El París del siglo XIX, el
ombligo del mundo moderno, la gran capital del arte y la cultura, el centro de la bohemia de la belle époque…en un lugar con semejantes cualidades tenía que ser imposible aburrirse, y así era efectivamente. Fueras rico o
pobre, París tenía algo para tí, y aunque es cierto que la diversión de los pobres era bastante menos glamurosa, ¡también hay que decir que poseía mucho más encanto! Porque la verdad es que para mí asistir a La bohème no tiene nada que envidiar a estar en un café inmersa en una acalorada discusión con Monet y Renoir sobre arte.

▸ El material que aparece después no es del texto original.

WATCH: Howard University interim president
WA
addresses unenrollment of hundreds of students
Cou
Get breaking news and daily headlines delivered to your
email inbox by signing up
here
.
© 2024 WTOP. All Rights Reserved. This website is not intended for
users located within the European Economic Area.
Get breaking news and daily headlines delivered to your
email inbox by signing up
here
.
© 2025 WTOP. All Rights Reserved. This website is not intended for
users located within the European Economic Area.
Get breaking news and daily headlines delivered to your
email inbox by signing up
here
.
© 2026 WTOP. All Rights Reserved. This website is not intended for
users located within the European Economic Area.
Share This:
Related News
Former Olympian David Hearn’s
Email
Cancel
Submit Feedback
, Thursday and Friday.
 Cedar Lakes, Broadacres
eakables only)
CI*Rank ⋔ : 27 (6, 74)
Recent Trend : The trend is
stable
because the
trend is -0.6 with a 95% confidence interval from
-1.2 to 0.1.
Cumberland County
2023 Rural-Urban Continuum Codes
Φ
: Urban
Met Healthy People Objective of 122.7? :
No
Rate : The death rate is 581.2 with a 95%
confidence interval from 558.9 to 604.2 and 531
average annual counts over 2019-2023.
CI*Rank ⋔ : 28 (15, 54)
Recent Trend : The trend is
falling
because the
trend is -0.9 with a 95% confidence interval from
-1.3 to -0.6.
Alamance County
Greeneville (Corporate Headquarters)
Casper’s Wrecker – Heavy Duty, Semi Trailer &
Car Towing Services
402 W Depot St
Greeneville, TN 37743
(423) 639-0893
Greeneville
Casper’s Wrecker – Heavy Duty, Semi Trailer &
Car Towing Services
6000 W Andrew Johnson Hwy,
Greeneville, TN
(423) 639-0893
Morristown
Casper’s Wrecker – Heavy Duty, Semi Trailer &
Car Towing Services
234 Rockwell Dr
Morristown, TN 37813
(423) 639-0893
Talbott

Así pues, empecemos por el principio, o sea,
por el entretenimiento de los bajos fondos, esos donde se respiraba la bohemia en estado puro, que se restringía
básicamente a los cafés, incluidos los recién aparecidos cafés-conciertos (que si
bien no eran monopolio de las clases bajas, sí eran sus principales lugares de
diversión), auténticos centros de la vida pública parisina, que tanto
cautivaron a los impresionistas y que se convirtieron también en los centros de
reunión de la intelectualidad de la época, como hemos dejado caer antes, como tal es el caso del café
Guerbois, en Batignolles, donde se reunían para debatir sobre arte y literatura artistas como los ya mencionados Monet y Renoir, Manet o Degas, y escritores como Baudelaire y Zola, mudándose todos ellos posteriormente al café Nouvelle-Athènes, en la plaza Pigalle.

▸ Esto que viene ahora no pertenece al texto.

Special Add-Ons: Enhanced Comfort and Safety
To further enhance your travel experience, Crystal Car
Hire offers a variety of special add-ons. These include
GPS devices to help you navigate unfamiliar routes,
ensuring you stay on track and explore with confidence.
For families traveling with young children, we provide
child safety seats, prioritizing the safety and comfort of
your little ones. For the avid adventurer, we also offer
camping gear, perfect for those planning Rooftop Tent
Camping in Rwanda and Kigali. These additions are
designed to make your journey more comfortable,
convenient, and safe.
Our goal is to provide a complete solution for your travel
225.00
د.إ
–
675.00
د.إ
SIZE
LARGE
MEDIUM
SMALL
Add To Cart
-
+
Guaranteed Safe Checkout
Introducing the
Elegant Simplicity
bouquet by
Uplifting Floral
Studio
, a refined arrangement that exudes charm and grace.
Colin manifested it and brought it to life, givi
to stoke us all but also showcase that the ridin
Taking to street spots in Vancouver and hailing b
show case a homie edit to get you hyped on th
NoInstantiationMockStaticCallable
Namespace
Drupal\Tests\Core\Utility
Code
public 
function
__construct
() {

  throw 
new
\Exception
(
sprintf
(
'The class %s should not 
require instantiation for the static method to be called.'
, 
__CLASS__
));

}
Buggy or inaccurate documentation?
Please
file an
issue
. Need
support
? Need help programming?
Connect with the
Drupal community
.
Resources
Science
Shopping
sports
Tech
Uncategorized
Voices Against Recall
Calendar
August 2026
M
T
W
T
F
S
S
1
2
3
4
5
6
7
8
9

al modo de los de la época.
Le Petit Journal, periódico habitual en cualquiera de los cafés parisinos de la época de los tantos que podían encontrarse.
Cucharas de la época para mezclar el popularísimo absenta, la bebida por excelencia del París de la belle époque, con agua.

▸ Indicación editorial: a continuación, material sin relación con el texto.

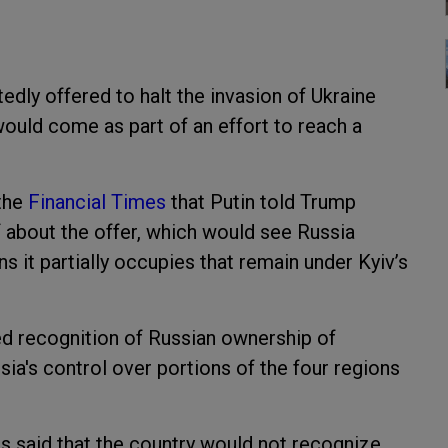
edly offered to halt the invasion of Ukraine
 would come as part of an effort to reach a
 the
Financial Times
that Putin told Trump
 about the offer, which would see Russia
ns it partially occupies that remain under Kyiv’s
ed recognition of Russian ownership of
sia's control over portions of the four regions
s said that the country would not recognize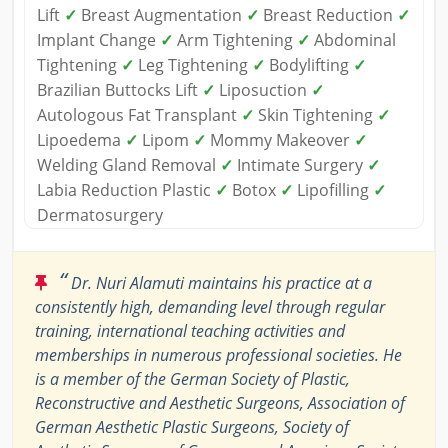
Lift
✓
Breast Augmentation
✓
Breast Reduction
✓
Implant Change
✓
Arm Tightening
✓
Abdominal
Tightening
✓
Leg Tightening
✓
Bodylifting
✓
Brazilian Buttocks Lift
✓
Liposuction
✓
Autologous Fat Transplant
✓
Skin Tightening
✓
Lipoedema
✓
Lipom
✓
Mommy Makeover
✓
Welding Gland Removal
✓
Intimate Surgery
✓
Labia Reduction Plastic
✓
Botox
✓
Lipofilling
✓
Dermatosurgery
“
Dr. Nuri Alamuti maintains his practice at a
consistently high, demanding level through regular
training, international teaching activities and
memberships in numerous professional societies. He
is a member of the German Society of Plastic,
Reconstructive and Aesthetic Surgeons, Association of
German Aesthetic Plastic Surgeons, Society of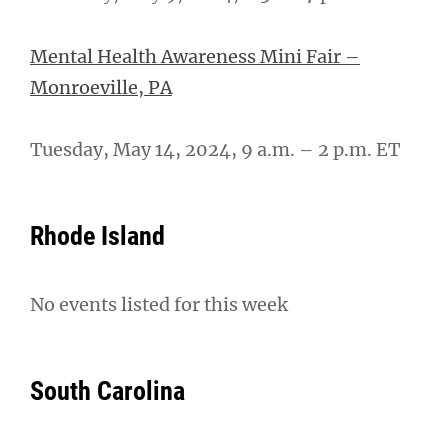
Mental Health Awareness Mini Fair –
Monroeville, PA
Tuesday, May 14, 2024, 9 a.m. – 2 p.m. ET
Rhode Island
No events listed for this week
South Carolina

El absenta (1875-1879), de Degas , donde podemos ver a la artista popular Ellen Andrée junto a periódicos y un cerillero.
Demos ahora un salto y pasemos al París con “cachet”,
que si bien también se dejaba caer de vez en cuando por ese otro París bohemio (no me extraña...¡demasiado irresistible!), se movía en un ambiente burgués, ajeno a cualquier penuria, la crème de la crème parisina, y que ocupaba
su tiempo libre con toda clase de actividades, de las cuales las más populares
eran, sin lugar a dudas, las carreras de caballos y los teatros.
Las carreras de caballos eran
el deporte y también el espectáculo de moda entre la alta sociedad de la ciudad, importadas desde
Inglaterra durante la década de 1830, cuya popularidad quedó materializada en
la construcción del hipódromo de Longchamp, en el Bois de Boulogne, a las
afueras de la ciudad.
El desfile (h. 1866-1868), de Degas, refleja los momentos previos al inicio de la carrera.
Las carreras en Longchamp (1864), de Manet, pintura genial que capta toda la
emoción de la carrera.
Pero en el París más elegante no sólo había tiempo para carreras de caballos, sino también para otro tipo de actividades, que de paso cultivaran la mente y deleitaran el alma, aunque solamente fuera por un rato, de manera que, durante la década de 1870, París fue la capital europea del teatro (¡lo cual no quiere decir que no fueran al teatro antes claro!), el lugar escogido para las veladas
nocturnas, ya fuera asistiendo a un teatro o a una buena ópera.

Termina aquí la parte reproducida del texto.